====== Recorded information ======

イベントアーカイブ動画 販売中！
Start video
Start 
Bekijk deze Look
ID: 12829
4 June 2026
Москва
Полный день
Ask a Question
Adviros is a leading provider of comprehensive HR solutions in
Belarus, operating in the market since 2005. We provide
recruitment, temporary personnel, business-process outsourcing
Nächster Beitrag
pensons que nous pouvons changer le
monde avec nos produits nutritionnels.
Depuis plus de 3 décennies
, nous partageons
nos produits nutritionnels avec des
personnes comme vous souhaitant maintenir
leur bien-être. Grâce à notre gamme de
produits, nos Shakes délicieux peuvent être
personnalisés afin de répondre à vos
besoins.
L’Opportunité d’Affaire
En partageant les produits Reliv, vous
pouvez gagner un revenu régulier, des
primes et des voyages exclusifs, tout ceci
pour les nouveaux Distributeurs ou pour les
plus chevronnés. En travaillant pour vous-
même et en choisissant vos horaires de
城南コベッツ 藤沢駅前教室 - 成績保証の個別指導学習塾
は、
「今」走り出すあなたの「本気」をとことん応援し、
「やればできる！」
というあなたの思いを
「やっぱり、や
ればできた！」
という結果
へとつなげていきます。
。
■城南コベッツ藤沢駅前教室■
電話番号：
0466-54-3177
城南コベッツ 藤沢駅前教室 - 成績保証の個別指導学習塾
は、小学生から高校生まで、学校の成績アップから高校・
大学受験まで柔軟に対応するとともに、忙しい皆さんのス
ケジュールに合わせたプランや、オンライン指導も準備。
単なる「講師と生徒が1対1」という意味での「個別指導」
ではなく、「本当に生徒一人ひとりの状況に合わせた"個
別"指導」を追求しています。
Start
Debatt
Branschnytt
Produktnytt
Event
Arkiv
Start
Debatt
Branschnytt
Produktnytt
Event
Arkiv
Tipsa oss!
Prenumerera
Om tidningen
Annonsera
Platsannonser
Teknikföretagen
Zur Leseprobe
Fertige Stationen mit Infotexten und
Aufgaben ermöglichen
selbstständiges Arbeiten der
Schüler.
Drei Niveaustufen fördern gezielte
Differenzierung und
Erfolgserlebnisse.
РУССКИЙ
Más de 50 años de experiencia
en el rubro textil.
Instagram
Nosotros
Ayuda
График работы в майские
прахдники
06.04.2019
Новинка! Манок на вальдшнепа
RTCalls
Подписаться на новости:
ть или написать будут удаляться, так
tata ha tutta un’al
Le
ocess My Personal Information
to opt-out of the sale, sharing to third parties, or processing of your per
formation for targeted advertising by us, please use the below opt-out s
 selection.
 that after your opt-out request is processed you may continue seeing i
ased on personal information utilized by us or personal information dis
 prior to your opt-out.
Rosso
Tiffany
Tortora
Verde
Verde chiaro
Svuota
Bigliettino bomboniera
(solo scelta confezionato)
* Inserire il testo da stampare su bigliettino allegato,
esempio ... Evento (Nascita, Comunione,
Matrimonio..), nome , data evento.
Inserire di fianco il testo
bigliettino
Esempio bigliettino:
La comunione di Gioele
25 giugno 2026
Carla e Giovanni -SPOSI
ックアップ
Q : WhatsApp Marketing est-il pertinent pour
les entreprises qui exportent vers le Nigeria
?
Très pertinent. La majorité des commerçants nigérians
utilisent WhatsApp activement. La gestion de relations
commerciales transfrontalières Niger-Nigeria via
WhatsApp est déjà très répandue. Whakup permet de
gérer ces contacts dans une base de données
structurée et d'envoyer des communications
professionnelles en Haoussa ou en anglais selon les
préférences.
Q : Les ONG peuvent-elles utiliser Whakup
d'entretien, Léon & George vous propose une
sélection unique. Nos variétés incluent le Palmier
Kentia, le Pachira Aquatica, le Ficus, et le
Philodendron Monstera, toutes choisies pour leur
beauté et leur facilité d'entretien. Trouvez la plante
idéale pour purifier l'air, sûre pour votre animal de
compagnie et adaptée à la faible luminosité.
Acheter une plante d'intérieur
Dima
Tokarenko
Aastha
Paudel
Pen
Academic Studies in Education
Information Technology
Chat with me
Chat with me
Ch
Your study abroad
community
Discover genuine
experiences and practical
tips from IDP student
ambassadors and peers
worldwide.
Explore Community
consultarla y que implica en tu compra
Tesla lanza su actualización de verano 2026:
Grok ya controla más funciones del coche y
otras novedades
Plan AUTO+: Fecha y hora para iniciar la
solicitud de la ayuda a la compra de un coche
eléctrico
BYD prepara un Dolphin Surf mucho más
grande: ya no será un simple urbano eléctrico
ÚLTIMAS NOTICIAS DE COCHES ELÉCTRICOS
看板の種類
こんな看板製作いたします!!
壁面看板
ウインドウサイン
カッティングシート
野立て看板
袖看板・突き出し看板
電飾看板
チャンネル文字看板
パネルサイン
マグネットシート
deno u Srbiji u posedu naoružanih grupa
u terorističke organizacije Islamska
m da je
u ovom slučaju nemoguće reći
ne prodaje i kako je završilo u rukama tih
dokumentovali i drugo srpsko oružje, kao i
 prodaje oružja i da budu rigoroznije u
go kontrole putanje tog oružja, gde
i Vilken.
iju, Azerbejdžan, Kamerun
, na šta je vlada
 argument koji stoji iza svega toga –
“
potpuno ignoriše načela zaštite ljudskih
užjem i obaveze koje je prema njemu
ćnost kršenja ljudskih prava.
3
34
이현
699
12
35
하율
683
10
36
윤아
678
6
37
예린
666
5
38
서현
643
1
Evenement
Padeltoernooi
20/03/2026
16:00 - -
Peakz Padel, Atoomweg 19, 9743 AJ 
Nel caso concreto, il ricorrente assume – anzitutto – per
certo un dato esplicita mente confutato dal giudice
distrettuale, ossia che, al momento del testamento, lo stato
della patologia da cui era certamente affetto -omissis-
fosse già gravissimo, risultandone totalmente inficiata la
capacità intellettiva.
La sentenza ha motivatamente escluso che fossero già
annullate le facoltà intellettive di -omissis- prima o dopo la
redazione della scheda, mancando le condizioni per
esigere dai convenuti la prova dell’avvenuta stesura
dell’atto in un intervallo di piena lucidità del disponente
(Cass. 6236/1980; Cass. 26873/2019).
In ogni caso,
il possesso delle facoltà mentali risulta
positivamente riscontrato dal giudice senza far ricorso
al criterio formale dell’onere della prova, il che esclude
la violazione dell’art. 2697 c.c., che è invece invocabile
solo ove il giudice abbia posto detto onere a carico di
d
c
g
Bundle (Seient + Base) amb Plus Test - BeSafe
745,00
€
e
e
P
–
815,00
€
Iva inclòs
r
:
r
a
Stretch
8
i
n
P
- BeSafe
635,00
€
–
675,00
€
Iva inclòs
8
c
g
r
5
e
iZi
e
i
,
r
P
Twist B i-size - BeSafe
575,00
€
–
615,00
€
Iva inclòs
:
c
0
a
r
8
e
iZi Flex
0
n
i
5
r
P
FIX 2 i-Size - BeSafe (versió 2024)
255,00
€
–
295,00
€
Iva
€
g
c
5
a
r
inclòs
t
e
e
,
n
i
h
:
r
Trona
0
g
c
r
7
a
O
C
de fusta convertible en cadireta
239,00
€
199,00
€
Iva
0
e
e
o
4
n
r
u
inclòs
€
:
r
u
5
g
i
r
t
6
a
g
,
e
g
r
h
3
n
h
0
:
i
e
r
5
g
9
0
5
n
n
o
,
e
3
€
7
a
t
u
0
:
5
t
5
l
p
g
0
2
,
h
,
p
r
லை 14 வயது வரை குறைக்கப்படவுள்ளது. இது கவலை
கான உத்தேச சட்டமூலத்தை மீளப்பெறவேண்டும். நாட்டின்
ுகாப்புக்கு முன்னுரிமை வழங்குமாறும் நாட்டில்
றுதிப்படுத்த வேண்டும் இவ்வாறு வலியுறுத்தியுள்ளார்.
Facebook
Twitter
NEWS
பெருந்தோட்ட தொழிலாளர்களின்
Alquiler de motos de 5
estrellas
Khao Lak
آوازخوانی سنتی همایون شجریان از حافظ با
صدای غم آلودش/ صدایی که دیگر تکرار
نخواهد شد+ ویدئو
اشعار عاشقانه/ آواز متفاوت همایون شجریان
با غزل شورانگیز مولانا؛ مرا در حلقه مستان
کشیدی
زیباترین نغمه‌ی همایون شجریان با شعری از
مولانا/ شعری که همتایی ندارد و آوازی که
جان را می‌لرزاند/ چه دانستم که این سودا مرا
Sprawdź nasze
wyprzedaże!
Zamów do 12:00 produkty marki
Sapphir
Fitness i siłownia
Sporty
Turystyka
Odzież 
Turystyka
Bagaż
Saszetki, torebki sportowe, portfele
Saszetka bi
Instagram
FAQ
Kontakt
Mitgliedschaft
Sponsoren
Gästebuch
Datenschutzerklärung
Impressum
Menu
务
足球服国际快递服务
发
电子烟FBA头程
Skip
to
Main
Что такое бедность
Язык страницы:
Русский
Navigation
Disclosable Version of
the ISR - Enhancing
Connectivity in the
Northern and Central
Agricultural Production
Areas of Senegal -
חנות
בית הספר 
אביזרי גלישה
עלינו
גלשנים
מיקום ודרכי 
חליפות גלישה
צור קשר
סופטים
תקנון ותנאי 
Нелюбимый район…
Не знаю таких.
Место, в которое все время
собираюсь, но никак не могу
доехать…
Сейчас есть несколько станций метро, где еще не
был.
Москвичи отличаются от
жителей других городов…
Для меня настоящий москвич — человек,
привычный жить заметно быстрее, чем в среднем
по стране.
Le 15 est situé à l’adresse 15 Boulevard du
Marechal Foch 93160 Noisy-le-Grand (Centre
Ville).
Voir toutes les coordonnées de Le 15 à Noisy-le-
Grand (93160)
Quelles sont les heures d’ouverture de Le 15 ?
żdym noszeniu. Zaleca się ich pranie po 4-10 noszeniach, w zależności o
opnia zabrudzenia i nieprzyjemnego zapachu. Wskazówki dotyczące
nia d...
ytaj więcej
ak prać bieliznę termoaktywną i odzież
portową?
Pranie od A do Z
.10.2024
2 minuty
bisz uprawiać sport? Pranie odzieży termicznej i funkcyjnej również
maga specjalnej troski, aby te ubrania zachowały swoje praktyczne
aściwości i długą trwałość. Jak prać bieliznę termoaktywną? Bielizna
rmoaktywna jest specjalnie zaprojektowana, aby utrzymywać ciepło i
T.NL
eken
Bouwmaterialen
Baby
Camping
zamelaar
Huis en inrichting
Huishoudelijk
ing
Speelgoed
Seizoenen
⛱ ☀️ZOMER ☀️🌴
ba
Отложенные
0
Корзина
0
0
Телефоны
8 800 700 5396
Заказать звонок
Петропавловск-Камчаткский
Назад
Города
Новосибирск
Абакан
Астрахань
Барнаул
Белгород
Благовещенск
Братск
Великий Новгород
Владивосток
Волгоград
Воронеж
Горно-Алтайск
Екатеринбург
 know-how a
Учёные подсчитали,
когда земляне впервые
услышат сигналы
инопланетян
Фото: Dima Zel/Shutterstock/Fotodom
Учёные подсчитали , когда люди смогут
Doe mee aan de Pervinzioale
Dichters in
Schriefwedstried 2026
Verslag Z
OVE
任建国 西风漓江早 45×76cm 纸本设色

======

From the first line above through the line that contains "En partageant les produits Reliv, vous", quote each line exactly. Output nothing more.

イベントアーカイブ動画 販売中！
Start video
Start 
Bekijk deze Look
ID: 12829
4 June 2026
Москва
Полный день
Ask a Question
Adviros is a leading provider of comprehensive HR solutions in
Belarus, operating in the market since 2005. We provide
recruitment, temporary personnel, business-process outsourcing
Nächster Beitrag
pensons que nous pouvons changer le
monde avec nos produits nutritionnels.
Depuis plus de 3 décennies
, nous partageons
nos produits nutritionnels avec des
personnes comme vous souhaitant maintenir
leur bien-être. Grâce à notre gamme de
produits, nos Shakes délicieux peuvent être
personnalisés afin de répondre à vos
besoins.
L’Opportunité d’Affaire
En partageant les produits Reliv, vous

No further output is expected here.